Provided records Block Start

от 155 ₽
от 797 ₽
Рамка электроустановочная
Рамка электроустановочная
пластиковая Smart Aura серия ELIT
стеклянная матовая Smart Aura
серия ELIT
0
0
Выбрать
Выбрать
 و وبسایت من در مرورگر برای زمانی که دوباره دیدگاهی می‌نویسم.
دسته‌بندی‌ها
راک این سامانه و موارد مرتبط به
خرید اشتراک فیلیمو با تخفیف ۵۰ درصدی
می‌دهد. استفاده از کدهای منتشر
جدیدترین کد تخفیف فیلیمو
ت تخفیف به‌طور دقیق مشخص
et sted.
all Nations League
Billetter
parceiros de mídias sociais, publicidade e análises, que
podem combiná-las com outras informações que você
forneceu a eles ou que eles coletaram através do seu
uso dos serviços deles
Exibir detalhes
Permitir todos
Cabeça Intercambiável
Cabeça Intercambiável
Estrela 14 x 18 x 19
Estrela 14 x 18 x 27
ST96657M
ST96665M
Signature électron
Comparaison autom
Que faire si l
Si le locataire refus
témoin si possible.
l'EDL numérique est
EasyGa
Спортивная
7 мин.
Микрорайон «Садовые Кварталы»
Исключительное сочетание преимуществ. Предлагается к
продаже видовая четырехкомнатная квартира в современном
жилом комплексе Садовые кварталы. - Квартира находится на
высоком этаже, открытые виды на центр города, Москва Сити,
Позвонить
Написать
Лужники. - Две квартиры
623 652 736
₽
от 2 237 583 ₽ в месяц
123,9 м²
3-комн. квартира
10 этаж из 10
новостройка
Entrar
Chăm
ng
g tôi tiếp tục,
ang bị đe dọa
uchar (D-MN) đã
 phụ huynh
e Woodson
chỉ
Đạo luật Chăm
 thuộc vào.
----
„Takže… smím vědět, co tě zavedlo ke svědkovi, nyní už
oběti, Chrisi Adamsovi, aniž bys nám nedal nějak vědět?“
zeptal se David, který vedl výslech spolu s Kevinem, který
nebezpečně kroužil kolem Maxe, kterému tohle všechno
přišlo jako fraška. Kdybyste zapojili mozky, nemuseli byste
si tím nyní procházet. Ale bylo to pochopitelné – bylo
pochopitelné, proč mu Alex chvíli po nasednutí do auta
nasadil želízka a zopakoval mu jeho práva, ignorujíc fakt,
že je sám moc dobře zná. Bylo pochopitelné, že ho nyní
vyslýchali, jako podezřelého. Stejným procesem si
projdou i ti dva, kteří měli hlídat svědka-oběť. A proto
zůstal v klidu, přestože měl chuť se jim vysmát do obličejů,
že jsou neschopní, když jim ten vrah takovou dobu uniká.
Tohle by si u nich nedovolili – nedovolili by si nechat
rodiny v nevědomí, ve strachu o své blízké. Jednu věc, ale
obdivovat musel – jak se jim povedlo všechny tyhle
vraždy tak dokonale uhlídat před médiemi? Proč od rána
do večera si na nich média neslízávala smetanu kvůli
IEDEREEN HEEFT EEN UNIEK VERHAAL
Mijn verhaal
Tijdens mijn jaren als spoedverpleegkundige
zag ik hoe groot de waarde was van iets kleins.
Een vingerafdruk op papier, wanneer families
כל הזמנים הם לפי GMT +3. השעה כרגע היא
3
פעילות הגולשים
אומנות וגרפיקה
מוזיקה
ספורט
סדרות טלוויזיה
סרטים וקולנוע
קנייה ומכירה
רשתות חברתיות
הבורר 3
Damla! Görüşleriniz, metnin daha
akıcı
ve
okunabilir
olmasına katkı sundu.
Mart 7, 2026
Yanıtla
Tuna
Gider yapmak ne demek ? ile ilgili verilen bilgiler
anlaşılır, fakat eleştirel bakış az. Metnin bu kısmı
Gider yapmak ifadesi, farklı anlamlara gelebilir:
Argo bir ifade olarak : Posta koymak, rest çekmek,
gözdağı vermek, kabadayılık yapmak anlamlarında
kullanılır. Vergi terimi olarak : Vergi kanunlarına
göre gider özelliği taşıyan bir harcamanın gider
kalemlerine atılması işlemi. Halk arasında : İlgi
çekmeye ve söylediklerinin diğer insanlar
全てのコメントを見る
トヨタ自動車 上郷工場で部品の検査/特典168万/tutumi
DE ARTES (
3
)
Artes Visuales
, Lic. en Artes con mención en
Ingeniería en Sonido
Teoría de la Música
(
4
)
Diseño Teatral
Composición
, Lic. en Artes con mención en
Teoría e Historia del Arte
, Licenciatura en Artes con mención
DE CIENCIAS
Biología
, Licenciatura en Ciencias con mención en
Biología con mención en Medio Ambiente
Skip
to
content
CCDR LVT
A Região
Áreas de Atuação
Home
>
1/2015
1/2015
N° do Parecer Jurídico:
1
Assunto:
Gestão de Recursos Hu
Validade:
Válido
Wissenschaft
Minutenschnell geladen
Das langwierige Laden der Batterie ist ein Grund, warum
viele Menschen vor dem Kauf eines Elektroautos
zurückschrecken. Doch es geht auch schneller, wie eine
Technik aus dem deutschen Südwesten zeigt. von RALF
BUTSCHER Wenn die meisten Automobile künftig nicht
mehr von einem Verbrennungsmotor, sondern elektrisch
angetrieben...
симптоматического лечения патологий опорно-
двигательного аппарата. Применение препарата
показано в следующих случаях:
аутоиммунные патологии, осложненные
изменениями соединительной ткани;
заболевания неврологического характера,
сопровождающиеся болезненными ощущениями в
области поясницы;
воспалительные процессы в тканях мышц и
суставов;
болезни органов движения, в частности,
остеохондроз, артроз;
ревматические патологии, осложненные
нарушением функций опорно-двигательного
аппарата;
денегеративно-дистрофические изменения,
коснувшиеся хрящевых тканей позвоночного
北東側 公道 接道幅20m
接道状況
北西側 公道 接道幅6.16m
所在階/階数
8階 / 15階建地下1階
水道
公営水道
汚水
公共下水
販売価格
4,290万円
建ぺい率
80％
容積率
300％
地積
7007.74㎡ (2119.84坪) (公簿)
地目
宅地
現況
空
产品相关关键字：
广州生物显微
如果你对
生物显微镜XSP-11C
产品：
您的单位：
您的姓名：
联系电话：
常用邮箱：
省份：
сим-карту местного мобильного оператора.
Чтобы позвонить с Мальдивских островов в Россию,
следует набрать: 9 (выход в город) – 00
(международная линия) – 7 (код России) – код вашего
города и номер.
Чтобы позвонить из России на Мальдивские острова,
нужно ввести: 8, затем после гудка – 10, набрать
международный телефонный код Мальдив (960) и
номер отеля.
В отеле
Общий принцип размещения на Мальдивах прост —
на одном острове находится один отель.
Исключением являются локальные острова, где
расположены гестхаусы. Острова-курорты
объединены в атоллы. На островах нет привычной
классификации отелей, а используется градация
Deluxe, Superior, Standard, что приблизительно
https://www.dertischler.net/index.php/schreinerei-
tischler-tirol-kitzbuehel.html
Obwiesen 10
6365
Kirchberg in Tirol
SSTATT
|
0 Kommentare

Provided records Block End

» What is being asked
Gather each line in these records that contains the string "находится".

» Result of the task
жилом комплексе Садовые кварталы. - Квартира находится на
на одном острове находится один отель.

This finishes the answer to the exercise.